Budget 2021: Rishi Sunak Announces Hospitality Business Rates Discount, National Insurance Changes & Return to 20% VAT.
Rishi Sunak announced today that the government will provide a 50% discount on business rates for the retail, hospitality, and leisure sectors.
In his Spring Statement, the Chancellor announced that eligible businesses will be able to claim up to £110,000 back at the end of the tax year. This will help businesses that have been hardest hit by the pandemic.
The business rates relief is worth almost £1.7bn and will be available to over 90% of all businesses in the retail, hospitality, and leisure sectors.
The Chancellor also used the Spring Statement to announce that the National Insurance threshold will be raised by £3,000.
Sunak says that 70% of workers will get an effective tax cut due to the changes, with the threshold for paying National Insurance being raised from £9,500 to £12,570.
The statement also announces a review of the Apprenticeship Levy in the new Treasury tax plan, which will be finalised in the autumn. In the main spring statement document, it states: “The government recognises that employers have frustrations with the way that these apprenticeship levy funds can be spent within the apprenticeships system and is delivering a suite of improvements to address these.
Hospitality trade bodies have been left disappointed, however, by the 20% VAT rate return for the hospitality and tourism industry.
UKHospitality warns that a return to 20% VAT will be met with disappointment by thousands of hospitality businesses, as it will “jeopardise jobs and restrict the sector's efforts to stifle price rises for consumers, and its ability to lead the UK's post-pandemic economic recovery.”

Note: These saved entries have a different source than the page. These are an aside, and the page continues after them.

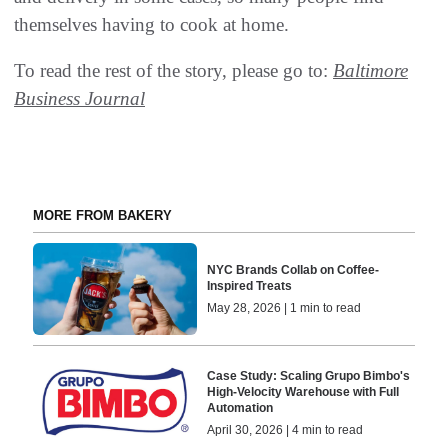
themselves having to cook at home.
To read the rest of the story, please go to:
Baltimore
Business Journal
MORE FROM BAKERY
NYC Brands Collab on Coffee-
Inspired Treats
May 28, 2026 | 1 min to read
Case Study: Scaling Grupo Bimbo's
High-Velocity Warehouse with Full
Automation
April 30, 2026 | 4 min to read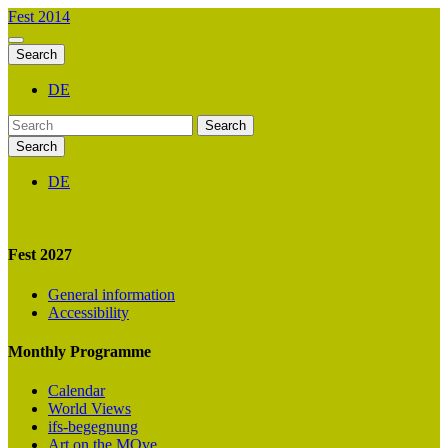
Fest 2014
Search
DE
Search
Search
DE
Fest 2027
General information
Accessibility
Monthly Programme
Calendar
World Views
ifs-begegnung
Art on the MOve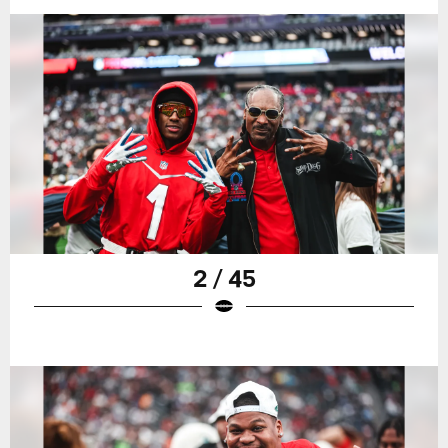
2 / 45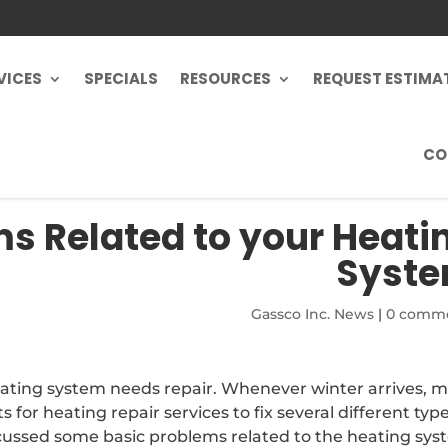
VICES
SPECIALS
RESOURCES
REQUEST ESTIMA
CO
s Related to your Heati
Syst
Gassco Inc. News
|
0 comm
heating system needs repair. Whenever winter arrives, 
s for heating repair services to fix several different type
cussed some basic problems related to the heating sys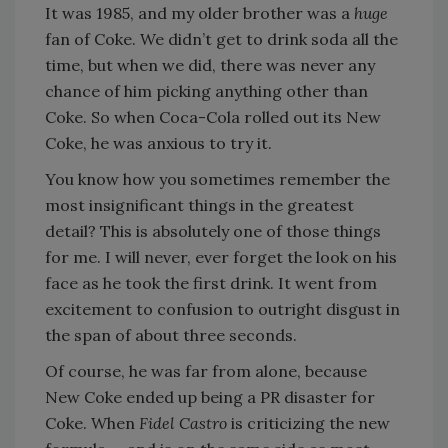
It was 1985, and my older brother was a
huge
fan of Coke. We didn’t get to drink soda all the
time, but when we did, there was never any
chance of him picking anything other than
Coke. So when Coca-Cola rolled out its New
Coke, he was anxious to try it.
You know how you sometimes remember the
most insignificant things in the greatest
detail? This is absolutely one of those things
for me. I will never, ever forget the look on his
face as he took the first drink. It went from
excitement to confusion to outright disgust in
the span of about three seconds.
Of course, he was far from alone, because
New Coke ended up being a PR disaster for
Coke. When
Fidel Castro
is criticizing the new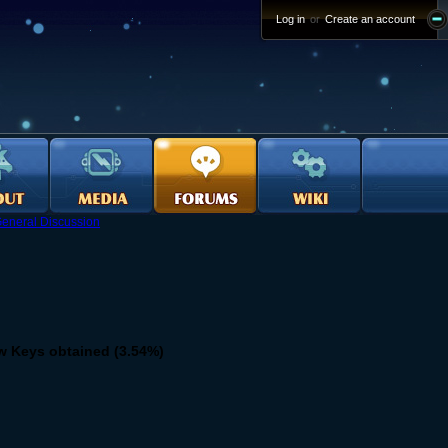
Log in
or
Create an account
eneral Discussion
w Keys obtained (3.54%)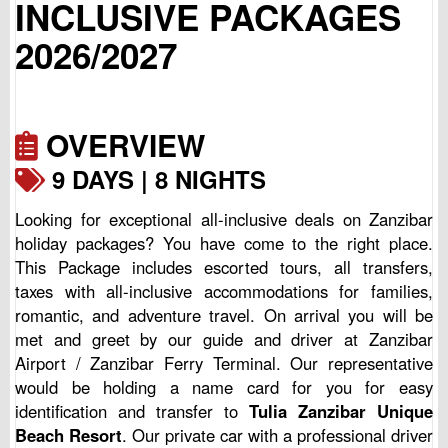
INCLUSIVE PACKAGES
2026/2027
OVERVIEW
9 DAYS | 8 NIGHTS
Looking for exceptional all-inclusive deals on Zanzibar
holiday packages? You have come to the right place.
This Package includes escorted tours, all transfers,
taxes with all-inclusive accommodations for families,
romantic, and adventure travel. On arrival you will be
met and greet by our guide and driver at Zanzibar
Airport / Zanzibar Ferry Terminal. Our representative
would be holding a name card for you for easy
identification and transfer to
Tulia Zanzibar Unique
Beach Resort
. Our private car with a professional driver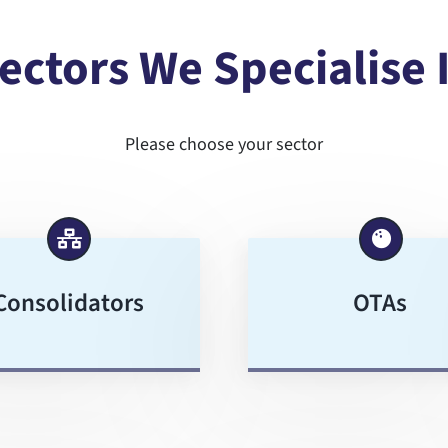
ectors We Specialise 
Please choose your sector
Consolidators
OTAs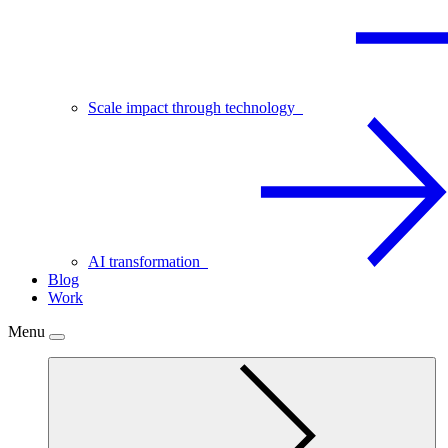
Scale impact through technology
AI transformation
Blog
Work
Menu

UKHospitality Chief Executive Kate Nicholls said: "This is a real setback for thousands of UK hospitality businesses still suffering the devastating effects of Covid and facing a tidal wave of rising costs. For many businesses, the removal of the lifeline of a lower rate of VAT might prove fatal. For a heavily, disproportionately taxed sector, a return to 20% dashes the hopes that many businesses could begin to recoup some of the losses of the last two years.
"Locking in VAT at 12.5% would have given hospitality businesses a major boost, and helped the sector in its ambition to lead the UK back to post-Covid prosperity. As it is, thousands of jobs could be lost, the UK will remain uncompetitive versus international rivals, and already hard-pressed consumers in the midst of a cost-of-living crisis will see price rises in their favourite pubs, bars and restaurants, further fuelling inflation.
Nicholls did concede, however, that the business rates relief, along with the reform of the Apprenticeship Levy, would be welcomed by the hospitality sector.